SEARSPORT — Ambulance Director Adrian Stone said his emergency response department is “at the cliff’s edge” in terms of staffing, due to the loss of emergency medical technicians.

A couple of crew members will be heading off to college, while others are moving away, he said. And with the recent statewide mandate requiring health care workers to be vaccinated by Oct. 1, Stone said, “we are losing some there” as well.

The shortage of EMTs is a systemwide challenge, he said, affecting emergency responders across the state. The problem, as he sees it, is that “we need to be getting more younger people” to take on these roles. Unfortunately, they leave to go work at jobs that pay a lot more money. “We’ve been struggling with pay,” Stone said.
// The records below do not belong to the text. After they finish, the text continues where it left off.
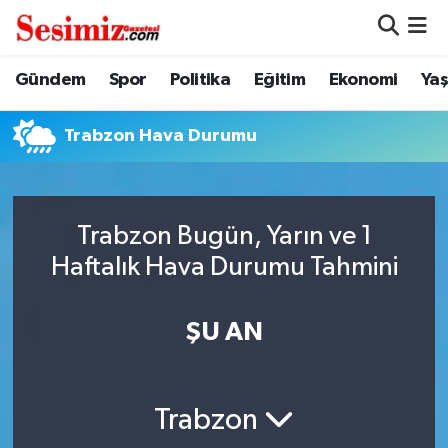
Dünya
Nöbetçi Eczaneler
Gündem
Spor
Politika
Eğitim
Ekonomi
Ya
Eğitim
Hava Durumu
Trabzon Hava Durumu
Ekonomi
Namaz Vakitleri
Genel
Trafik Durumu
Trabzon Bugün, Yarın ve 1
Haftalık Hava Durumu Tahmini
Gündem
Süper Lig Puan Durumu ve Fikstür
ŞU AN
Magazin
Tüm Manşetler
Politika
Son Dakika Haberleri
Trabzon
Sağlık
Haber Arşivi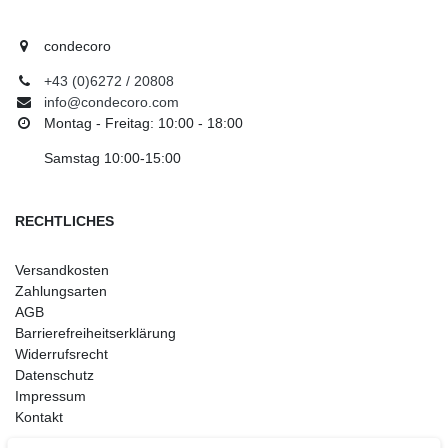
condecoro
+43 (0)6272 / 20808
info@condecoro.com
Montag - Freitag: 10:00 - 18:00
Samstag 10:00-15:00
RECHTLICHES
Versandkosten
Zahlungsarten
AGB
Barrierefreiheitserklärung
Widerrufsrecht
Datenschutz
Impressum
Kontakt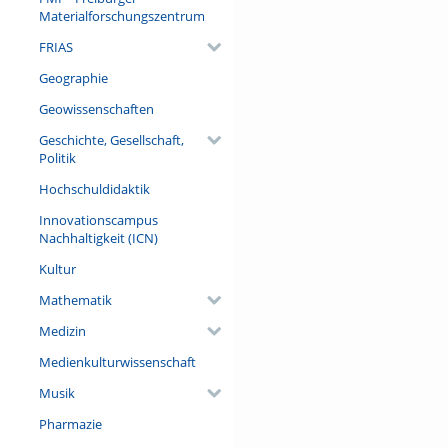
Materialforschungszentrum
FRIAS
Geographie
Geowissenschaften
Geschichte, Gesellschaft,
Politik
Hochschuldidaktik
Innovationscampus
Nachhaltigkeit (ICN)
Kultur
Mathematik
Medizin
Medienkulturwissenschaft
Musik
Pharmazie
Many say they really enjoy the work, but have to look for a job elsewhere to be able to pay their rent or buy groceries.

Stone said the average entry-level wage for an EMT in the state is between $14 and $15 an hour, with many of them getting paid stipends or a per-call wage. An advanced EMT receives around $1 to $1.50 more an hour, and a paramedic, along with receiving more training, makes $19 to $20 an hour. Municipally run departments usually do pay more, he said, and have unions.

To attract new and younger people into the program in a relatively short time, Stone had an idea. He proposed to take a cut in his own pay in order to boost EMT wages.  “I offered this as a quick way to stay within our budget confines,” he said.

Searsport Town Manager James Gillway presented Stone’s proposal at the Aug. 17 Select Board meeting, cautioning that the town was currently embarking on a compensation review for all municipal employees. Gillway said that by putting the ambulance service ahead of the process, Stone’s proposal could create hard feelings among other staff members.

Further, he said, Stone is a salaried employee with a one-year contract that has four months remaining. The board would have to terminate his contract and draw up a new one.

“I would caution that the process takes a little bit of time and sets a precedent for future directors,” he said. If the town took the action Stone suggested, it could also face legal challenges, in which case the board would need guidance from legal counsel.

The board ultimately decided to table the decision on whether to accept Stone’s offer to lower his pay for the benefit of higher EMT wages until it got advice from the town’s lawyer.

In a conversation with The Republican Journal Aug. 18, Stone said he understood the board’s decision to be cautious, because “it might open up other people to do the same,” though he thought it unlikely anyone would petition to get paid less. He felt if both parties were amenable to his proposal, the board could easily renegotiate his contract.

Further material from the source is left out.